Dr. Gallagher and her colleagues said they plan to submit the paper to a peer-reviewed journal in March.

The data comes as traditional sources of funding for disaster recovery buckle under the strain of climate shocks. Weather-related disasters pushed more than 3.3 million American adults out of their homes in 2022, census data show. Of those, at least 1.2 million people were out of their homes for a month or longer; more than half a million of them never returned, fueling a growing diaspora of domestic climate refugees.

Federal disaster aid already disproportionately helps the wealthy, data shows. The Federal Emergency Management Agency recently conceded that its disaster programs often fail survivors, and pledged to overhaul them “to reach more people, provide more benefits and help them recover faster,” said Jaclyn Rothenberg, a FEMA spokeswoman.

And insurers, facing growing disaster costs, have restricted coverage and raised prices, leaving more Americans underinsured.

Crowdfunding is filling more of that gap. Ten years ago, in 2013, U.S. disaster recovery campaigns on GoFundMe raised a little more than $3 million, according to the company. By last year, that figure had jumped to more than $106 million. That’s about one-seventh of the amount that FEMA spent on grants for individual disaster aid — $765 million.

The growing role of crowdfunding can be seen in the aftermath of the Marshall Fire. Homeowners who got FEMA aid for property damage received an average of $2,564, the researchers estimated. By contrast, the average GoFundMe campaign for Marshall Fire survivors raised $23,744, they found. Among homeowners whose homes were destroyed in the fire, the average was $31,422.

Those donations were unevenly distributed.

Josh R. Engel, a 46-year-old engineering manager who lost his home in Louisville, Colo., was lucky compared with other survivors. His insurance paid about $775,000 to rebuild his ruined house. (Mr. Engel instead decided to rebuild and expand his house for about $1.4 million). He and his wife, a director at a home health care company, received about $60,000 through two GoFundMe campaigns that were set up by friends.

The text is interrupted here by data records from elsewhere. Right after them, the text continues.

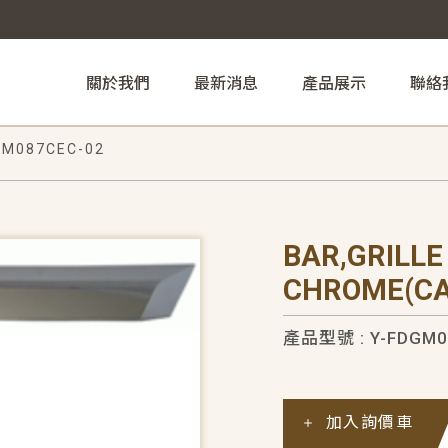
關於我們
最新消息
產品展示
聯絡
GM087CEC-02
BAR,GRILLE
CHROME(CA
產品型號 : Y-FDGM0
加入詢價車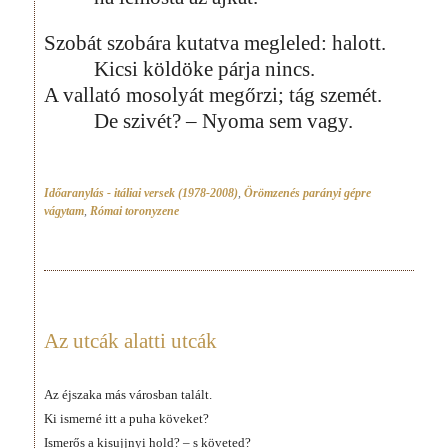
Szobát szobára kutatva megleled: halott.
Kicsi köldöke párja nincs.
A vallató mosolyát megőrzi; tág szemét.
De szivét? – Nyoma sem vagy.
Időaranylás - itáliai versek (1978-2008)
,
Örömzenés parányi gépre
vágytam
,
Római toronyzene
Az utcák alatti utcák
Az éjszaka más városban talált.
Ki ismerné itt a puha köveket?
Ismerős a kisujjnyi hold? – s követed?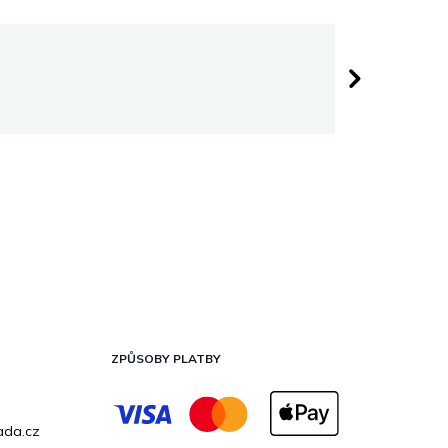
Darina 
 hvězdiček.
Hodnocen
ZPŮSOBY PLATBY
ada.cz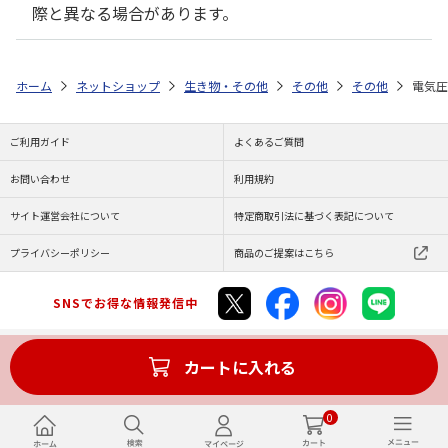
際と異なる場合があります。
ホーム
ネットショップ
生き物・その他
その他
その他
電気圧
ご利用ガイド
よくあるご質問
お問い合わせ
利用規約
サイト運営会社について
特定商取引法に基づく表記について
プライバシーポリシー
商品のご提案はこちら
SNSでお得な情報発信中
カートに入れる
Copyright (C) JAPAN POST Co.,Ltd. All Rights Reserved.
0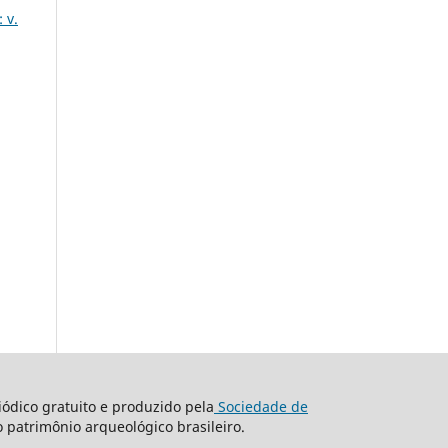
 v.
ódico gratuito e produzido pela
Sociedade de
o patrimônio arqueológico brasileiro.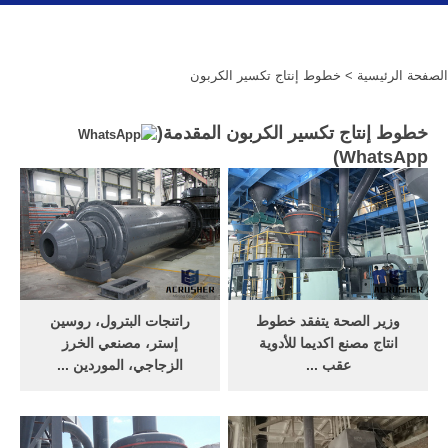
الصفحة الرئيسية
> خطوط إنتاج تكسير الكربون
خطوط إنتاج تكسير الكربون المقدمة(
)
WhatsApp
وزير الصحة يتفقد خطوط
راتنجات البترول، روسين
انتاج مصنع اكديما للأدوية
إستر، مصنعي الخرز
عقب ...
الزجاجي، الموردين ...
شاهد
لدينا مصنع الكربون الأسود
ايضا://goo.gl/d1r48qتابعونا
المهنية لجميع أنواع المطاط
على الصفحات الرسميه #مواقع
الكربون الأسود وصبغ الكربون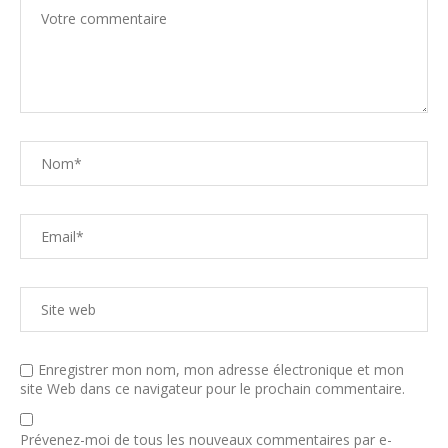
Enregistrer mon nom, mon adresse électronique et mon
site Web dans ce navigateur pour le prochain commentaire.
Prévenez-moi de tous les nouveaux commentaires par e-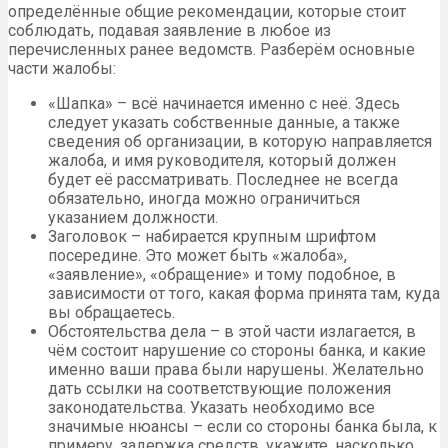
определённые общие рекомендации, которые стоит
соблюдать, подавая заявление в любое из
перечисленных ранее ведомств. Разберём основные
части жалобы:
«Шапка» – всё начинается именно с неё. Здесь
следует указать собственные данные, а также
сведения об организации, в которую направляется
жалоба, и имя руководителя, который должен
будет её рассматривать. Последнее не всегда
обязательно, иногда можно ограничиться
указанием должности.
Заголовок – набирается крупным шрифтом
посередине. Это может быть «жалоба»,
«заявление», «обращение» и тому подобное, в
зависимости от того, какая форма принята там, куда
вы обращаетесь.
Обстоятельства дела – в этой части излагается, в
чём состоит нарушение со стороны банка, и какие
именно ваши права были нарушены. Желательно
дать ссылки на соответствующие положения
законодательства. Указать необходимо все
значимые нюансы – если со стороны банка была, к
примеру, задержка средств, укажите, насколько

“Stuff just came in from around the world,” said Mr. Engel, who recently moved into his newly rebuilt home. “We’re on the fortunate side of this.”

David Leedy, a vice president at a financial services company who lost his house in the same fire, raised more than $30,000 on GoFundMe. He said the money helped pay for immediate needs — buying clothing and meals right after the fire, and then getting supplies for the rental house that he and his wife moved into as their home was being rebuilt.

“When you’ve got nothing, you need everything,” Mr. Leedy said.

Others who lost their homes were less successful.

A man who identified himself on GoFundMe as Don Wieser wrote that he had escaped the fire with only his clothing and wallet. “I am currently on disability,” he wrote on his campaign page. “I would seriously appreciate any help I can get from the community to help me rebuild my life.”

Mr. Wieser set his campaign goal at $15,000. He raised $8,183, according to his GoFundMe page.

Another disaster survivor, Adam Kucera, said on his GoFundMe page that the fire destroyed the converted school bus he had been living in. He wrote that he had been unable to navigate the requirements for getting help from FEMA or the American Red Cross.

“I am facing homelessness for the first time in my life,” Mr. Kucera wrote. “Please help me get my life back.” He raised $4,575.

Neither Mr. Wieser nor Mr. Kucera responded to messages seeking comment.

In an interview, Margaret Richardson, chief corporate affairs officer for GoFundMe, said this was the first time she had seen data examining the link between wealth and donations through the site. She said it was not surprising that wealthy survivors have access to others with money.

“We’re really a reflection of what’s happening in society,” Ms. Richardson said.